# Steel or Aluminum? and What is the average weight of a trailer?



## horseponydogcrazy

Hi All,
I am in the market for a truck this year (and a trailer in the next year) A couple questions about trailers. Is steel or aluminiumum safer, I know this may be opinion too  Also, what is the average weight of a 2 horse bumper pull? (steel or aluminum) Thank you all! 

Happy Trails!


----------



## horselovinguy

Personal opinion...steel is safer than aluminum. Steel can and does take a beating where aluminum doesn't, fact. 
Steel has maintenance to be done just as aluminum does too.
Weight varies from trailer to trailer based upon construction of the undercarriage, materials used and amenities installed on the trailer.

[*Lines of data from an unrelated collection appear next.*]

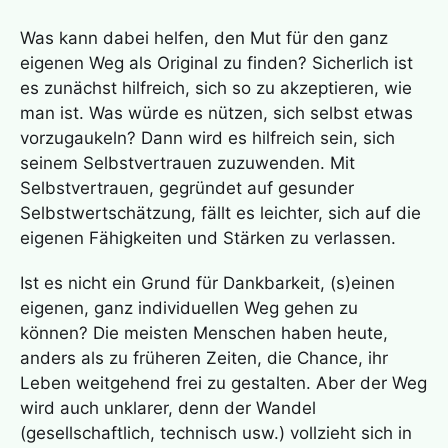
Was kann dabei helfen, den Mut für den ganz
eigenen Weg als Original zu finden? Sicherlich ist
es zunächst hilfreich, sich so zu akzeptieren, wie
man ist. Was würde es nützen, sich selbst etwas
vorzugaukeln? Dann wird es hilfreich sein, sich
seinem Selbstvertrauen zuzuwenden. Mit
Selbstvertrauen, gegründet auf gesunder
Selbstwertschätzung, fällt es leichter, sich auf die
eigenen Fähigkeiten und Stärken zu verlassen.
Ist es nicht ein Grund für Dankbarkeit, (s)einen
eigenen, ganz individuellen Weg gehen zu
können? Die meisten Menschen haben heute,
anders als zu früheren Zeiten, die Chance, ihr
Leben weitgehend frei zu gestalten. Aber der Weg
wird auch unklarer, denn der Wandel
(gesellschaftlich, technisch usw.) vollzieht sich in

What you ask is such a large field of variables...

I think a ball park number for a *2 horse steel bumper pull *basic trailer...2400-3200 pounds.
A *2 horse aluminum bumper pull*...starts at around 1800 pounds and can go up considerably depending upon what is the frame material used...

Here is a nice article with some good information about the differences in materials used in trailers today...pros and cons of each.
_Horse and Livestock Trailer Purchasing: Part 2 | Red Gate Farm_

:wink:


----------



## STT GUY

Neither is IMO "safer" than the other. Properly engineered and manufactured both Steel and Aluminum are both excellent materials. Pros of steel...can last basically forever if it doesn't suffer corrosion. Steel flexes and has an incredible resistance to what is called fatigue cracking. Aluminum is lighter for a given application but it has a finite fatigue life and will eventually crack. Question is will you put it through enough cycles to experience it? Most likely the answer is "no". 

Steel is less expensive for the same size trailer. Weight difference on a two horse steel versus aluminum isn't all that great. A half-ton pickup is going to pull either. 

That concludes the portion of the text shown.